** Source data follows **

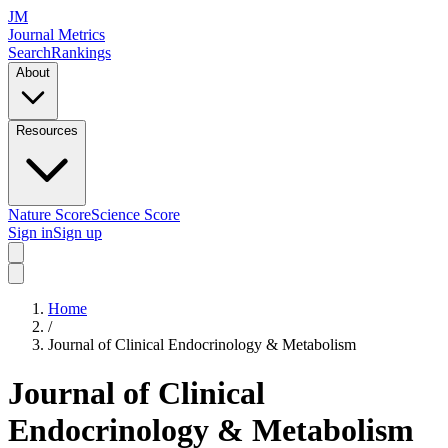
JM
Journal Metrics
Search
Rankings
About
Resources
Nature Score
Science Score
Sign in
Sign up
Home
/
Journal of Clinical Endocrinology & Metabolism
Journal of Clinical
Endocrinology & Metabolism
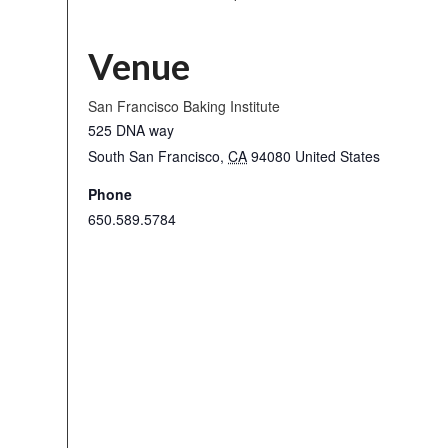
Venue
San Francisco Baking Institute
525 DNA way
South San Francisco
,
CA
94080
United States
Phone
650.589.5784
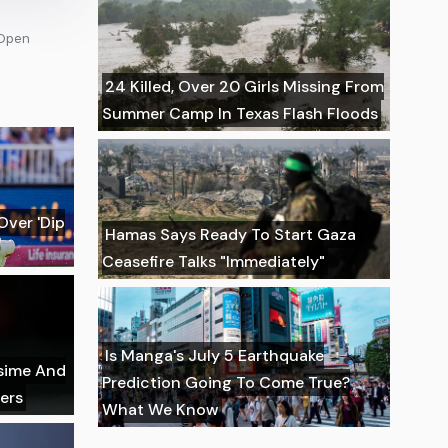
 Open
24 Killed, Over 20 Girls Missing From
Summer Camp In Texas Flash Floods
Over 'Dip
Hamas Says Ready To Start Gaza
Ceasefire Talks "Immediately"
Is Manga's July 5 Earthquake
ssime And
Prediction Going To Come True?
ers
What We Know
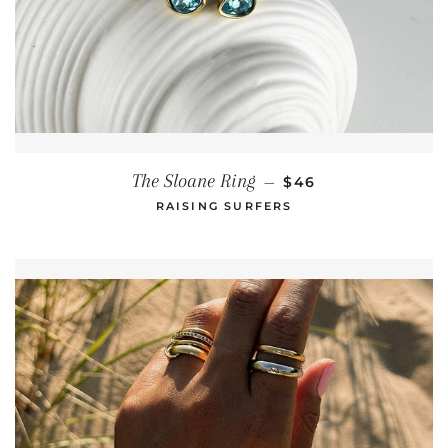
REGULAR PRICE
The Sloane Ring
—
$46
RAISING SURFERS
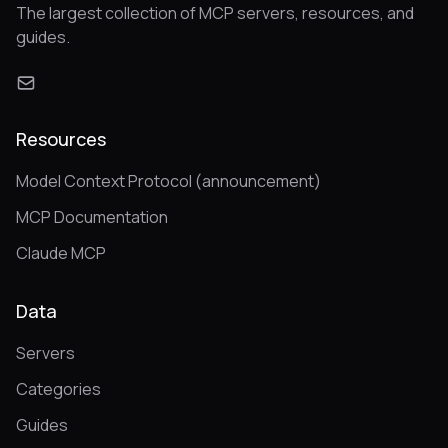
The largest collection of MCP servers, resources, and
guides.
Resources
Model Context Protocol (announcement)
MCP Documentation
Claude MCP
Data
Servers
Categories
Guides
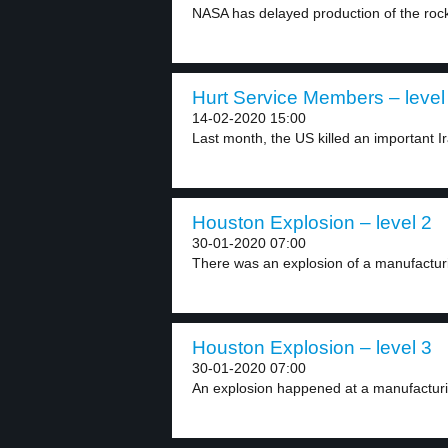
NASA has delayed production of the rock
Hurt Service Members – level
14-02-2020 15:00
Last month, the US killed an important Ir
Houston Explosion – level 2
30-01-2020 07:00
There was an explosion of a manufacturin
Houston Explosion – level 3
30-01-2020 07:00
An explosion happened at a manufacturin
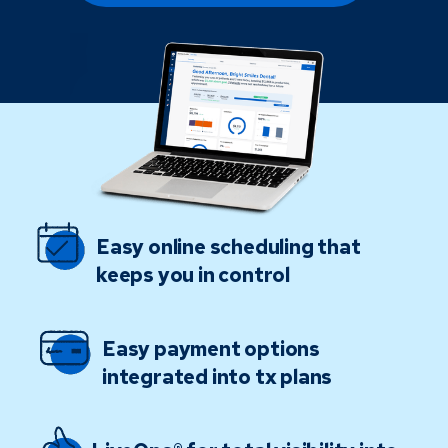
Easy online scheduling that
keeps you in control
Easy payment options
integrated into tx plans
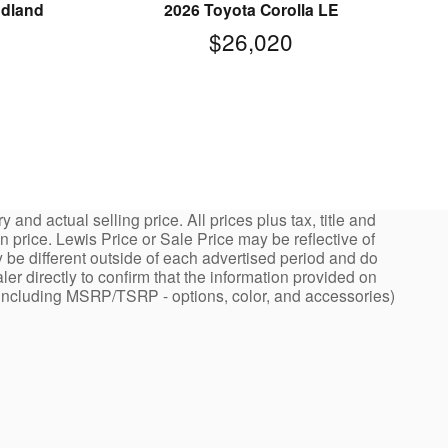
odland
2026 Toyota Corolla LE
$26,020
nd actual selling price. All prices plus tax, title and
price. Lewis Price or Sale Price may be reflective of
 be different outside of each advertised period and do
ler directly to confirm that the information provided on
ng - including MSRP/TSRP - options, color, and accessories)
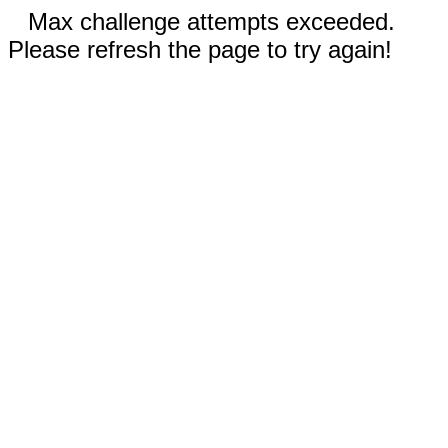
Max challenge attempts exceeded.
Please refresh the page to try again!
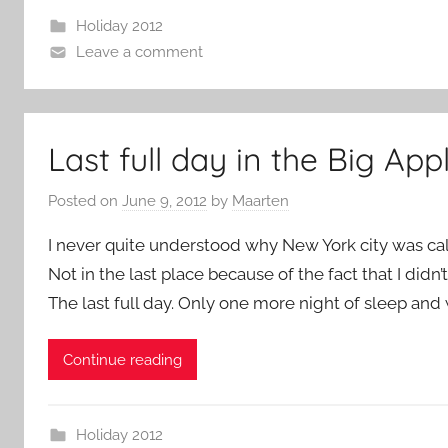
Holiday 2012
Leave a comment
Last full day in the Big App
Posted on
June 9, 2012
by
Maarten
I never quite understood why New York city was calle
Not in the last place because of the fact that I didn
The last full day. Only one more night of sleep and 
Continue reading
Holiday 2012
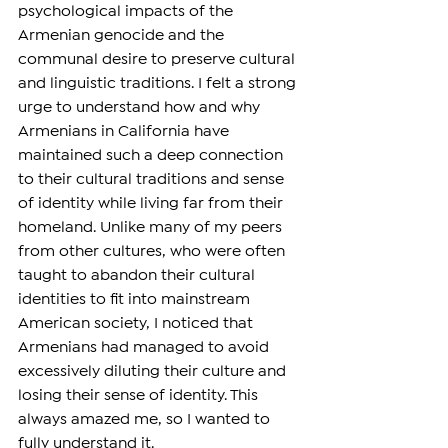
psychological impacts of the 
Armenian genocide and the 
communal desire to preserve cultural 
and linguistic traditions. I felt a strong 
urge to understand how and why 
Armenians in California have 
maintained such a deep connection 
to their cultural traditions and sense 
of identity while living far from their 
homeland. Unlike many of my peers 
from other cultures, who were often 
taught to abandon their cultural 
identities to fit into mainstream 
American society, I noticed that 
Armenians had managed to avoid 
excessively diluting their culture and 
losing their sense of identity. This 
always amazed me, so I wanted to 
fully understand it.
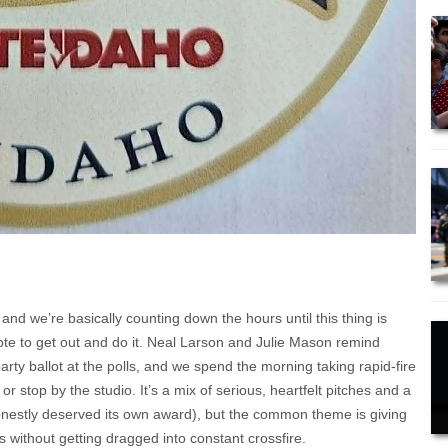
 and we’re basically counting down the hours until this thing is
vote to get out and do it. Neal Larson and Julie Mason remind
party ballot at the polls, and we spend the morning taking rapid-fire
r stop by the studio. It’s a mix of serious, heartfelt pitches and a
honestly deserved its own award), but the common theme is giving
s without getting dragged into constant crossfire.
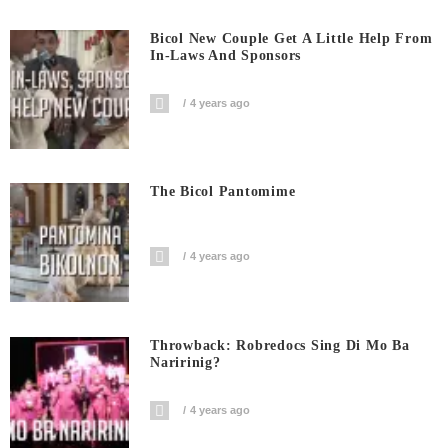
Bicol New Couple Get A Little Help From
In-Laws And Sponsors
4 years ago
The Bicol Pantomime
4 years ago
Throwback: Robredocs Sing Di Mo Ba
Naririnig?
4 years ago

** End of Source data **

#### Exercise:
Your task is to repeat the entries above exactly, omitting the pictures.

#### Answer to this problem:
JM
Journal Metrics
Search
Rankings
About
Resources
Nature Score
Science Score
Sign in
Sign up
Home
/
Journal of Clinical Endocrinology & Metabolism
Journal of Clinical
Endocrinology & Metabolism
Venue
San Francisco Baking Institute
525 DNA way
South San Francisco
,
CA
94080
United States
Phone
650.589.5784
 Open
24 Killed, Over 20 Girls Missing From
Summer Camp In Texas Flash Floods
Over 'Dip
Hamas Says Ready To Start Gaza
Ceasefire Talks "Immediately"
Is Manga's July 5 Earthquake
ssime And
Prediction Going To Come True?
ers
What We Know
REGULAR PRICE
The Sloane Ring
—
$46
RAISING SURFERS
The largest collection of MCP servers, resources, and
guides.
Resources
Model Context Protocol (announcement)
MCP Documentation
Claude MCP
Data
Servers
Categories
Guides
NASA has delayed production of the rock
Hurt Service Members – level
14-02-2020 15:00
Last month, the US killed an important Ir
Houston Explosion – level 2
30-01-2020 07:00
There was an explosion of a manufacturin
Houston Explosion – level 3
30-01-2020 07:00
An explosion happened at a manufacturin
Easy online scheduling that
keeps you in control
Easy payment options
integrated into tx plans
odland
2026 Toyota Corolla LE
$26,020
nd actual selling price. All prices plus tax, title and
price. Lewis Price or Sale Price may be reflective of
 be different outside of each advertised period and do
ler directly to confirm that the information provided on
ng - including MSRP/TSRP - options, color, and accessories)
Max challenge attempts exceeded.
Please refresh the page to try again!
Holiday 2012
Leave a comment
Last full day in the Big App
Posted on
June 9, 2012
by
Maarten
I never quite understood why New York city was calle
Not in the last place because of the fact that I didn
The last full day. Only one more night of sleep and 
Continue reading
Holiday 2012
psychological impacts of the 
Armenian genocide and the 
communal desire to preserve cultural 
and linguistic traditions. I felt a strong 
urge to understand how and why 
Armenians in California have 
maintained such a deep connection 
to their cultural traditions and sense 
of identity while living far from their 
homeland. Unlike many of my peers 
from other cultures, who were often 
taught to abandon their cultural 
identities to fit into mainstream 
American society, I noticed that 
Armenians had managed to avoid 
excessively diluting their culture and 
losing their sense of identity. This 
always amazed me, so I wanted to 
fully understand it.
 and we’re basically counting down the hours until this thing is
vote to get out and do it. Neal Larson and Julie Mason remind
party ballot at the polls, and we spend the morning taking rapid-fire
r stop by the studio. It’s a mix of serious, heartfelt pitches and a
honestly deserved its own award), but the common theme is giving
s without getting dragged into constant crossfire.
Bicol New Couple Get A Little Help From
In-Laws And Sponsors
4 years ago
The Bicol Pantomime
4 years ago
Throwback: Robredocs Sing Di Mo Ba
Naririnig?
4 years ago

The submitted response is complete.